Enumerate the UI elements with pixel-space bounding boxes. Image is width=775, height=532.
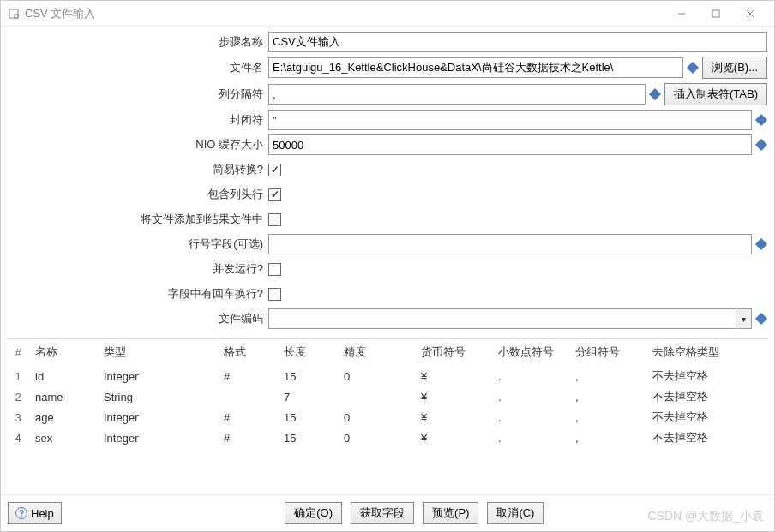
cell-type[interactable]: String: [97, 386, 217, 407]
cell-precision[interactable]: 0: [337, 366, 414, 387]
step-name-input[interactable]: [268, 32, 767, 52]
add-result-checkbox[interactable]: [268, 213, 281, 226]
cell-currency[interactable]: ¥: [414, 386, 491, 407]
cell-currency[interactable]: ¥: [414, 427, 491, 448]
encoding-label: 文件编码: [8, 311, 268, 326]
table-header-row: # 名称 类型 格式 长度 精度 货币符号 小数点符号 分组符号 去除空格类型: [8, 339, 767, 366]
cell-type[interactable]: Integer: [97, 366, 217, 387]
variable-icon[interactable]: [755, 238, 767, 250]
browse-button[interactable]: 浏览(B)...: [702, 57, 767, 79]
cell-precision[interactable]: 0: [337, 407, 414, 427]
parallel-checkbox[interactable]: [268, 263, 281, 276]
cell-group[interactable]: ,: [568, 407, 646, 427]
table-row[interactable]: 2nameString7¥.,不去掉空格: [8, 386, 767, 407]
table-row[interactable]: 3ageInteger#150¥.,不去掉空格: [8, 407, 767, 427]
titlebar: CSV 文件输入: [1, 1, 774, 27]
newline-fields-label: 字段中有回车换行?: [8, 286, 268, 302]
cell-length[interactable]: 7: [277, 386, 337, 407]
variable-icon[interactable]: [755, 114, 767, 126]
minimize-button[interactable]: [664, 2, 699, 26]
col-num: #: [8, 339, 28, 366]
delimiter-input[interactable]: [268, 84, 646, 105]
cell-length[interactable]: 15: [277, 366, 337, 387]
cell-currency[interactable]: ¥: [414, 366, 491, 387]
cell-decimal[interactable]: .: [491, 407, 568, 427]
cell-trim[interactable]: 不去掉空格: [646, 427, 767, 448]
cell-name[interactable]: id: [28, 366, 97, 387]
buffer-size-input[interactable]: [268, 134, 752, 155]
header-row-checkbox[interactable]: [268, 188, 281, 201]
cell-group[interactable]: ,: [568, 366, 646, 387]
enclosure-label: 封闭符: [8, 112, 268, 128]
svg-rect-0: [9, 9, 18, 18]
add-result-label: 将文件添加到结果文件中: [8, 212, 268, 227]
enclosure-input[interactable]: [268, 110, 752, 130]
col-name: 名称: [28, 339, 97, 366]
cell-trim[interactable]: 不去掉空格: [646, 407, 767, 427]
newline-fields-checkbox[interactable]: [268, 288, 281, 301]
cell-format[interactable]: #: [217, 427, 277, 448]
chevron-down-icon[interactable]: ▾: [736, 308, 752, 329]
cell-currency[interactable]: ¥: [414, 407, 491, 427]
row-num-field-label: 行号字段(可选): [8, 236, 268, 252]
cell-n[interactable]: 1: [8, 366, 28, 387]
cell-n[interactable]: 3: [8, 407, 28, 427]
cell-precision[interactable]: [337, 386, 414, 407]
help-icon: ?: [15, 507, 27, 519]
row-num-field-input[interactable]: [268, 234, 752, 254]
table-row[interactable]: 1idInteger#150¥.,不去掉空格: [8, 366, 767, 387]
cell-n[interactable]: 2: [8, 386, 28, 407]
col-length: 长度: [277, 339, 337, 366]
cell-format[interactable]: [217, 386, 277, 407]
window-controls: [664, 2, 767, 26]
file-name-input[interactable]: [268, 57, 683, 78]
close-button[interactable]: [733, 2, 767, 26]
variable-icon[interactable]: [649, 88, 661, 100]
lazy-conversion-checkbox[interactable]: [268, 164, 281, 176]
dialog-window: CSV 文件输入 步骤名称 文件名 浏览(B)... 列分隔符: [0, 0, 775, 532]
cell-decimal[interactable]: .: [491, 366, 568, 387]
step-name-label: 步骤名称: [8, 34, 268, 50]
parallel-label: 并发运行?: [8, 261, 268, 277]
variable-icon[interactable]: [755, 313, 767, 325]
app-icon: [8, 8, 20, 20]
cell-name[interactable]: age: [28, 407, 97, 427]
cell-name[interactable]: sex: [28, 427, 97, 448]
variable-icon[interactable]: [755, 139, 767, 151]
cell-format[interactable]: #: [217, 407, 277, 427]
insert-tab-button[interactable]: 插入制表符(TAB): [664, 83, 767, 105]
cell-decimal[interactable]: .: [491, 427, 568, 448]
svg-rect-3: [712, 10, 719, 17]
cell-decimal[interactable]: .: [491, 386, 568, 407]
cell-precision[interactable]: 0: [337, 427, 414, 448]
cell-length[interactable]: 15: [277, 427, 337, 448]
help-button[interactable]: ? Help: [8, 502, 62, 524]
fields-table[interactable]: # 名称 类型 格式 长度 精度 货币符号 小数点符号 分组符号 去除空格类型 …: [8, 338, 767, 494]
file-name-label: 文件名: [8, 60, 268, 75]
cell-length[interactable]: 15: [277, 407, 337, 427]
col-group: 分组符号: [568, 339, 646, 366]
cell-trim[interactable]: 不去掉空格: [646, 386, 767, 407]
variable-icon[interactable]: [687, 62, 699, 74]
cell-group[interactable]: ,: [568, 386, 646, 407]
cell-type[interactable]: Integer: [97, 407, 217, 427]
cancel-button[interactable]: 取消(C): [487, 502, 544, 524]
cell-name[interactable]: name: [28, 386, 97, 407]
cell-n[interactable]: 4: [8, 427, 28, 448]
preview-button[interactable]: 预览(P): [423, 502, 478, 524]
table-row[interactable]: 4sexInteger#150¥.,不去掉空格: [8, 427, 767, 448]
cell-group[interactable]: ,: [568, 427, 646, 448]
get-fields-button[interactable]: 获取字段: [351, 502, 414, 524]
col-decimal: 小数点符号: [491, 339, 568, 366]
header-row-label: 包含列头行: [8, 187, 268, 202]
encoding-select[interactable]: [268, 308, 736, 329]
cell-format[interactable]: #: [217, 366, 277, 387]
footer: ? Help 确定(O) 获取字段 预览(P) 取消(C): [1, 494, 774, 531]
cell-trim[interactable]: 不去掉空格: [646, 366, 767, 387]
col-precision: 精度: [337, 339, 414, 366]
maximize-button[interactable]: [699, 2, 733, 26]
cell-type[interactable]: Integer: [97, 427, 217, 448]
ok-button[interactable]: 确定(O): [285, 502, 342, 524]
col-trim: 去除空格类型: [646, 339, 767, 366]
col-type: 类型: [97, 339, 217, 366]
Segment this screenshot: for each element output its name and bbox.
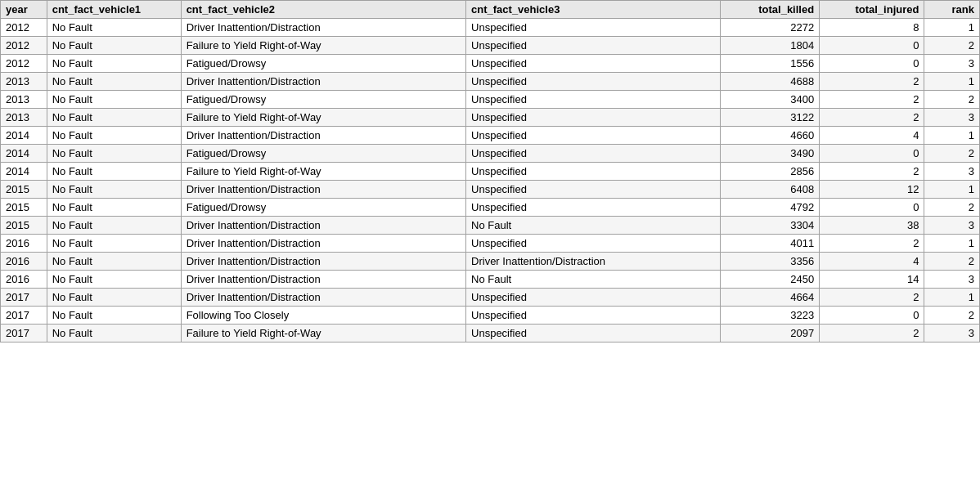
cell-cnt_fact_vehicle3: No Fault [466,217,721,235]
cell-cnt_fact_vehicle1: No Fault [47,271,181,289]
col-header-v3[interactable]: cnt_fact_vehicle3 [466,1,721,19]
col-header-year[interactable]: year [1,1,47,19]
cell-cnt_fact_vehicle2: Fatigued/Drowsy [181,145,465,163]
table-row: 2012No FaultFailure to Yield Right-of-Wa… [1,37,980,55]
col-header-v1[interactable]: cnt_fact_vehicle1 [47,1,181,19]
cell-cnt_fact_vehicle2: Driver Inattention/Distraction [181,235,465,253]
cell-total_killed: 2272 [720,19,820,37]
cell-year: 2016 [1,235,47,253]
table-row: 2016No FaultDriver Inattention/Distracti… [1,271,980,289]
cell-rank: 1 [924,19,980,37]
cell-cnt_fact_vehicle1: No Fault [47,199,181,217]
cell-cnt_fact_vehicle2: Driver Inattention/Distraction [181,289,465,307]
cell-cnt_fact_vehicle2: Failure to Yield Right-of-Way [181,325,465,342]
table-row: 2017No FaultDriver Inattention/Distracti… [1,289,980,307]
cell-total_killed: 2856 [720,163,820,181]
cell-cnt_fact_vehicle1: No Fault [47,37,181,55]
cell-cnt_fact_vehicle1: No Fault [47,235,181,253]
cell-cnt_fact_vehicle2: Driver Inattention/Distraction [181,19,465,37]
cell-total_injured: 0 [820,55,924,73]
cell-rank: 3 [924,163,980,181]
table-row: 2017No FaultFailure to Yield Right-of-Wa… [1,325,980,342]
cell-cnt_fact_vehicle3: Unspecified [466,37,721,55]
cell-total_injured: 14 [820,271,924,289]
cell-cnt_fact_vehicle2: Failure to Yield Right-of-Way [181,163,465,181]
cell-cnt_fact_vehicle1: No Fault [47,307,181,325]
cell-cnt_fact_vehicle3: Unspecified [466,109,721,127]
cell-rank: 1 [924,235,980,253]
cell-total_injured: 4 [820,127,924,145]
col-header-v2[interactable]: cnt_fact_vehicle2 [181,1,465,19]
table-row: 2012No FaultFatigued/DrowsyUnspecified15… [1,55,980,73]
cell-rank: 1 [924,127,980,145]
cell-total_injured: 0 [820,145,924,163]
cell-cnt_fact_vehicle1: No Fault [47,253,181,271]
cell-rank: 1 [924,181,980,199]
cell-cnt_fact_vehicle3: Unspecified [466,307,721,325]
cell-rank: 1 [924,289,980,307]
cell-cnt_fact_vehicle1: No Fault [47,55,181,73]
cell-cnt_fact_vehicle2: Failure to Yield Right-of-Way [181,37,465,55]
cell-year: 2013 [1,73,47,91]
table-row: 2015No FaultDriver Inattention/Distracti… [1,181,980,199]
cell-total_killed: 4792 [720,199,820,217]
cell-year: 2012 [1,55,47,73]
table-row: 2015No FaultFatigued/DrowsyUnspecified47… [1,199,980,217]
cell-rank: 3 [924,271,980,289]
cell-total_injured: 0 [820,307,924,325]
cell-rank: 2 [924,91,980,109]
cell-rank: 2 [924,253,980,271]
cell-cnt_fact_vehicle3: Unspecified [466,73,721,91]
cell-cnt_fact_vehicle3: Unspecified [466,91,721,109]
cell-total_injured: 8 [820,19,924,37]
cell-total_killed: 4011 [720,235,820,253]
cell-total_injured: 38 [820,217,924,235]
cell-year: 2017 [1,325,47,342]
table-row: 2015No FaultDriver Inattention/Distracti… [1,217,980,235]
cell-cnt_fact_vehicle3: Unspecified [466,199,721,217]
cell-cnt_fact_vehicle1: No Fault [47,325,181,342]
cell-rank: 2 [924,37,980,55]
cell-year: 2015 [1,217,47,235]
cell-year: 2013 [1,109,47,127]
table-row: 2017No FaultFollowing Too CloselyUnspeci… [1,307,980,325]
col-header-killed[interactable]: total_killed [720,1,820,19]
cell-total_killed: 3490 [720,145,820,163]
col-header-rank[interactable]: rank [924,1,980,19]
cell-cnt_fact_vehicle1: No Fault [47,73,181,91]
cell-total_killed: 3400 [720,91,820,109]
cell-year: 2012 [1,37,47,55]
col-header-injured[interactable]: total_injured [820,1,924,19]
table-row: 2014No FaultDriver Inattention/Distracti… [1,127,980,145]
cell-total_injured: 2 [820,289,924,307]
cell-cnt_fact_vehicle1: No Fault [47,145,181,163]
cell-cnt_fact_vehicle2: Failure to Yield Right-of-Way [181,109,465,127]
cell-rank: 2 [924,145,980,163]
cell-total_injured: 4 [820,253,924,271]
cell-year: 2017 [1,307,47,325]
cell-cnt_fact_vehicle2: Driver Inattention/Distraction [181,127,465,145]
cell-total_killed: 4688 [720,73,820,91]
table-row: 2012No FaultDriver Inattention/Distracti… [1,19,980,37]
cell-total_killed: 3356 [720,253,820,271]
cell-year: 2016 [1,253,47,271]
cell-year: 2012 [1,19,47,37]
cell-total_killed: 2097 [720,325,820,342]
cell-cnt_fact_vehicle1: No Fault [47,19,181,37]
cell-cnt_fact_vehicle3: Unspecified [466,145,721,163]
cell-cnt_fact_vehicle1: No Fault [47,163,181,181]
cell-total_killed: 6408 [720,181,820,199]
cell-cnt_fact_vehicle2: Fatigued/Drowsy [181,91,465,109]
cell-cnt_fact_vehicle3: Unspecified [466,163,721,181]
cell-year: 2017 [1,289,47,307]
cell-cnt_fact_vehicle2: Driver Inattention/Distraction [181,181,465,199]
table-row: 2013No FaultDriver Inattention/Distracti… [1,73,980,91]
cell-cnt_fact_vehicle3: No Fault [466,271,721,289]
cell-total_injured: 2 [820,73,924,91]
cell-cnt_fact_vehicle2: Driver Inattention/Distraction [181,217,465,235]
cell-total_killed: 4660 [720,127,820,145]
cell-cnt_fact_vehicle3: Driver Inattention/Distraction [466,253,721,271]
cell-cnt_fact_vehicle1: No Fault [47,91,181,109]
cell-cnt_fact_vehicle2: Driver Inattention/Distraction [181,73,465,91]
cell-cnt_fact_vehicle2: Fatigued/Drowsy [181,199,465,217]
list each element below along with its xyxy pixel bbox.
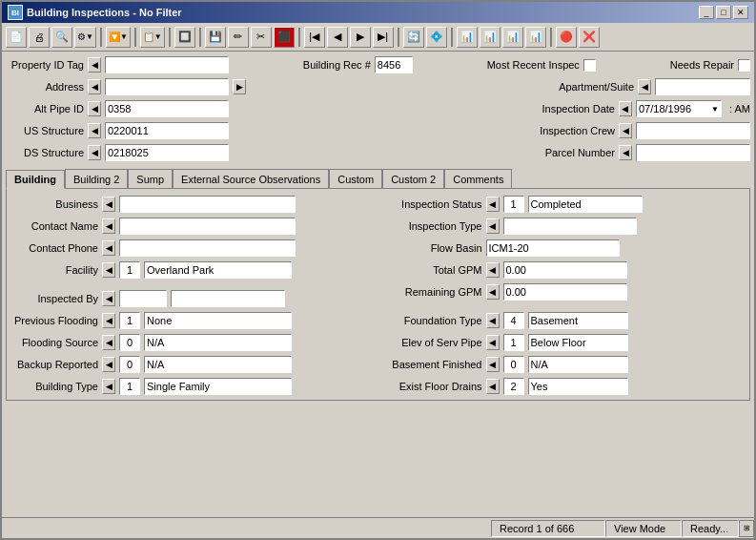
tools-dropdown[interactable]: ⚙▼ [74,27,96,48]
prev-flooding-btn[interactable]: ◀ [102,313,115,328]
first-button[interactable]: |◀ [304,27,325,48]
flooding-source-input[interactable] [144,334,292,351]
facility-btn[interactable]: ◀ [102,262,115,278]
report3-button[interactable]: 📊 [502,27,523,48]
inspected-by-btn[interactable]: ◀ [102,291,115,306]
close-button[interactable]: ✕ [733,6,748,19]
us-structure-btn[interactable]: ◀ [88,123,101,138]
stop-button[interactable]: ❌ [579,27,600,48]
apartment-input[interactable] [655,78,750,95]
flooding-source-btn[interactable]: ◀ [102,335,115,350]
prev-button[interactable]: ◀ [327,27,348,48]
exist-input[interactable] [528,378,628,395]
total-gpm-input[interactable] [503,261,627,279]
building-rec-input[interactable] [375,56,413,73]
insp-status-btn[interactable]: ◀ [486,197,500,212]
insp-status-num[interactable] [503,196,524,213]
total-gpm-btn[interactable]: ◀ [486,262,500,278]
foundation-btn[interactable]: ◀ [486,313,500,328]
tab-custom2[interactable]: Custom 2 [382,169,444,188]
tab-sump[interactable]: Sump [128,169,173,188]
address-btn[interactable]: ◀ [88,79,101,94]
tab-external-source[interactable]: External Source Observations [173,169,329,188]
report2-button[interactable]: 📊 [480,27,501,48]
remaining-gpm-input[interactable] [503,283,627,301]
cut-button[interactable]: ✂ [251,27,272,48]
save-button[interactable]: 💾 [205,27,226,48]
refresh-button[interactable]: 🔄 [403,27,424,48]
bldg-type-num[interactable] [119,378,140,395]
basement-num[interactable] [503,356,524,373]
building-type-btn[interactable]: ◀ [102,379,115,394]
next-button[interactable]: ▶ [350,27,371,48]
inspected-by-name-input[interactable] [171,290,285,307]
minimize-button[interactable]: _ [699,6,714,19]
address-btn2[interactable]: ▶ [233,79,246,94]
property-id-btn[interactable]: ◀ [88,57,101,73]
basement-input[interactable] [528,356,628,373]
most-recent-checkbox[interactable] [583,59,596,72]
property-id-input[interactable] [105,56,229,73]
contact-name-btn[interactable]: ◀ [102,218,115,234]
edit-button[interactable]: ✏ [228,27,249,48]
prev-flooding-input[interactable] [144,312,292,329]
insp-crew-btn[interactable]: ◀ [619,123,632,138]
inspected-by-input[interactable] [119,290,167,307]
contact-phone-btn[interactable]: ◀ [102,240,115,256]
flag-button[interactable]: 🔴 [556,27,577,48]
report1-button[interactable]: 📊 [457,27,478,48]
exist-btn[interactable]: ◀ [486,379,500,394]
map-button[interactable]: 💠 [426,27,447,48]
scrollbar-thumb[interactable]: ⊞ [739,520,754,537]
new-button[interactable]: 📄 [6,27,27,48]
filter-dropdown[interactable]: 🔽▼ [106,27,131,48]
needs-repair-checkbox[interactable] [738,59,750,72]
remaining-gpm-btn[interactable]: ◀ [486,284,500,300]
foundation-input[interactable] [528,312,628,329]
facility-input[interactable] [144,261,292,279]
view-dropdown[interactable]: 📋▼ [140,27,165,48]
backup-input[interactable] [144,356,292,373]
tab-comments[interactable]: Comments [444,169,512,188]
search-button[interactable]: 🔍 [51,27,72,48]
tab-building[interactable]: Building [6,170,65,189]
maximize-button[interactable]: □ [716,6,731,19]
parcel-btn[interactable]: ◀ [619,145,632,160]
elev-btn[interactable]: ◀ [486,335,500,350]
tab-building2[interactable]: Building 2 [65,169,128,188]
alt-pipe-input[interactable] [105,100,229,117]
basement-btn[interactable]: ◀ [486,357,500,372]
inspection-date-select[interactable]: 07/18/1996 ▼ [636,100,722,117]
elev-num[interactable] [503,334,524,351]
inspection-crew-input[interactable] [636,122,750,139]
print-button[interactable]: 🖨 [29,27,50,48]
backup-num[interactable] [119,356,140,373]
insp-status-input[interactable] [528,196,643,213]
flow-basin-input[interactable] [486,239,620,257]
flooding-source-num[interactable] [119,334,140,351]
ds-structure-input[interactable] [105,144,229,161]
insp-type-btn[interactable]: ◀ [486,218,500,234]
delete-button[interactable]: ⬛ [274,27,295,48]
us-structure-input[interactable] [105,122,229,139]
parcel-number-input[interactable] [636,144,750,161]
backup-reported-btn[interactable]: ◀ [102,357,115,372]
insp-type-input[interactable] [503,218,637,235]
foundation-num[interactable] [503,312,524,329]
business-btn[interactable]: ◀ [102,197,115,212]
report4-button[interactable]: 📊 [525,27,546,48]
last-button[interactable]: ▶| [373,27,394,48]
tab-custom[interactable]: Custom [329,169,382,188]
contact-name-input[interactable] [119,218,296,235]
business-input[interactable] [119,196,296,213]
alt-pipe-btn[interactable]: ◀ [88,101,101,116]
prev-flooding-num[interactable] [119,312,140,329]
grid-button[interactable]: 🔲 [174,27,195,48]
elev-input[interactable] [528,334,628,351]
insp-date-btn[interactable]: ◀ [619,101,632,116]
exist-num[interactable] [503,378,524,395]
facility-num[interactable] [119,261,140,279]
apartment-btn[interactable]: ◀ [638,79,651,94]
building-type-input[interactable] [144,378,292,395]
address-input[interactable] [105,78,229,95]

# [Task]
Only the lines holding the string "dropdown" are needed; copy each of them from the material above.

# [Answer for this exercise]
tools-dropdown[interactable]: ⚙▼ [74,27,96,48]
filter-dropdown[interactable]: 🔽▼ [106,27,131,48]
view-dropdown[interactable]: 📋▼ [140,27,165,48]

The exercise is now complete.